=== DATASET ENTRIES ===
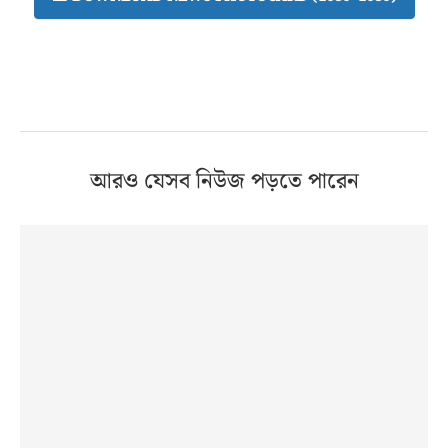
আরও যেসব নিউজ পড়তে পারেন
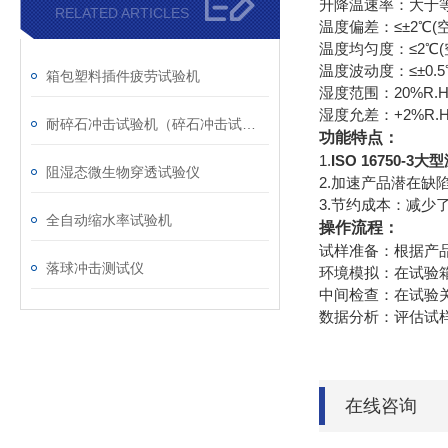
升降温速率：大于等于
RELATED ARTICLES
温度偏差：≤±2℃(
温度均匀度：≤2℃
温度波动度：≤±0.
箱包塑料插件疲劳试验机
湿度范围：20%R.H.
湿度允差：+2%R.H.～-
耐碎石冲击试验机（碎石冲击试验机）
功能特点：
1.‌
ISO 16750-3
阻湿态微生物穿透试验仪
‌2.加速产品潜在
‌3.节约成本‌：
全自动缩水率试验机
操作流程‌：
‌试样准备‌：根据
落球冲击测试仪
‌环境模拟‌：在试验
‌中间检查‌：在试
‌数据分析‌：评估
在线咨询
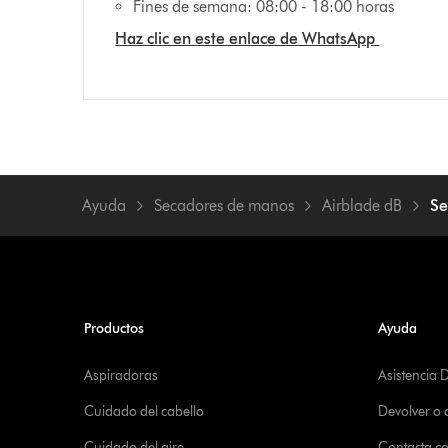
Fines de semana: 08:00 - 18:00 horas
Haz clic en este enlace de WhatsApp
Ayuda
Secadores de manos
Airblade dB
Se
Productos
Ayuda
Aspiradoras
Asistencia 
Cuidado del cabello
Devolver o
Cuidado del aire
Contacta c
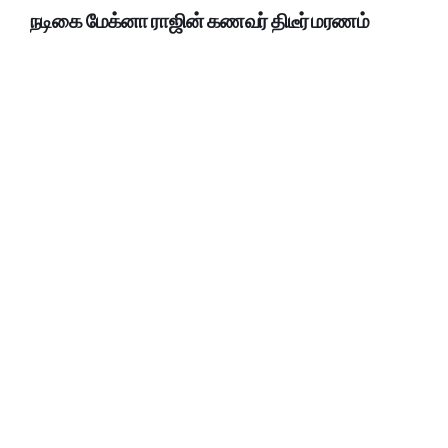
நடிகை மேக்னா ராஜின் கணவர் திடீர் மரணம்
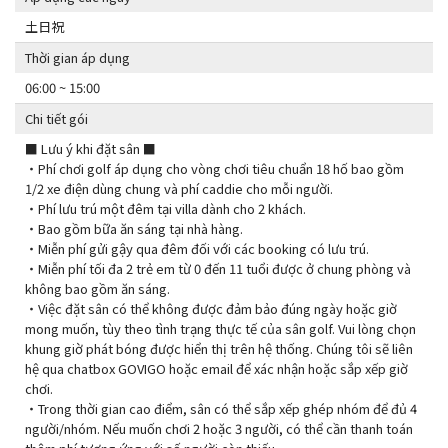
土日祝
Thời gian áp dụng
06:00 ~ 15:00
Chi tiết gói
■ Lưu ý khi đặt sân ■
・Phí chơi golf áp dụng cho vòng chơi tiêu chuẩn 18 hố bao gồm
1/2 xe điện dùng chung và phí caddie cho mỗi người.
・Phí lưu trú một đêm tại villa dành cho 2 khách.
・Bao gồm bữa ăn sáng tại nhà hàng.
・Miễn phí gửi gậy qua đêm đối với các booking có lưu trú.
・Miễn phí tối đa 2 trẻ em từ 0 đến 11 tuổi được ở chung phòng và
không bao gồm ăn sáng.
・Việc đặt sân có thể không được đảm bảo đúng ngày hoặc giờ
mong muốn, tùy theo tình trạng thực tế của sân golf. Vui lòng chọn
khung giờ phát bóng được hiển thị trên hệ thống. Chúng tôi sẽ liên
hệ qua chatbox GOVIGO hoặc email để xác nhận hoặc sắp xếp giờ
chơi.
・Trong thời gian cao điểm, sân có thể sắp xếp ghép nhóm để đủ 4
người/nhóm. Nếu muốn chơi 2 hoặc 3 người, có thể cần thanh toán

=== WHAT TO PRODUCE ===
Repeat the records above exactly, leaving out the pictures.

=== RESULT OF THE TASK ===
আরও যেসব নিউজ পড়তে পারেন
升降温速率：大于等于
RELATED ARTICLES
温度偏差：≤±2℃(
温度均匀度：≤2℃
温度波动度：≤±0.
箱包塑料插件疲劳试验机
湿度范围：20%R.H.
湿度允差：+2%R.H.～-
耐碎石冲击试验机（碎石冲击试验机）
功能特点：
1.‌
ISO 16750-3
阻湿态微生物穿透试验仪
‌2.加速产品潜在
‌3.节约成本‌：
全自动缩水率试验机
操作流程‌：
‌试样准备‌：根据
落球冲击测试仪
‌环境模拟‌：在试验
‌中间检查‌：在试
‌数据分析‌：评估
在线咨询
Fines de semana: 08:00 - 18:00 horas
Haz clic en este enlace de WhatsApp
Ayuda
Secadores de manos
Airblade dB
Se
Productos
Ayuda
Aspiradoras
Asistencia 
Cuidado del cabello
Devolver o
Cuidado del aire
Contacta c
நடிகை மேக்னா ராஜின் கணவர் திடீர் மரணம்
土日祝
Thời gian áp dụng
06:00 ~ 15:00
Chi tiết gói
■ Lưu ý khi đặt sân ■
・Phí chơi golf áp dụng cho vòng chơi tiêu chuẩn 18 hố bao gồm
1/2 xe điện dùng chung và phí caddie cho mỗi người.
・Phí lưu trú một đêm tại villa dành cho 2 khách.
・Bao gồm bữa ăn sáng tại nhà hàng.
・Miễn phí gửi gậy qua đêm đối với các booking có lưu trú.
・Miễn phí tối đa 2 trẻ em từ 0 đến 11 tuổi được ở chung phòng và
không bao gồm ăn sáng.
・Việc đặt sân có thể không được đảm bảo đúng ngày hoặc giờ
mong muốn, tùy theo tình trạng thực tế của sân golf. Vui lòng chọn
khung giờ phát bóng được hiển thị trên hệ thống. Chúng tôi sẽ liên
hệ qua chatbox GOVIGO hoặc email để xác nhận hoặc sắp xếp giờ
chơi.
・Trong thời gian cao điểm, sân có thể sắp xếp ghép nhóm để đủ 4
người/nhóm. Nếu muốn chơi 2 hoặc 3 người, có thể cần thanh toán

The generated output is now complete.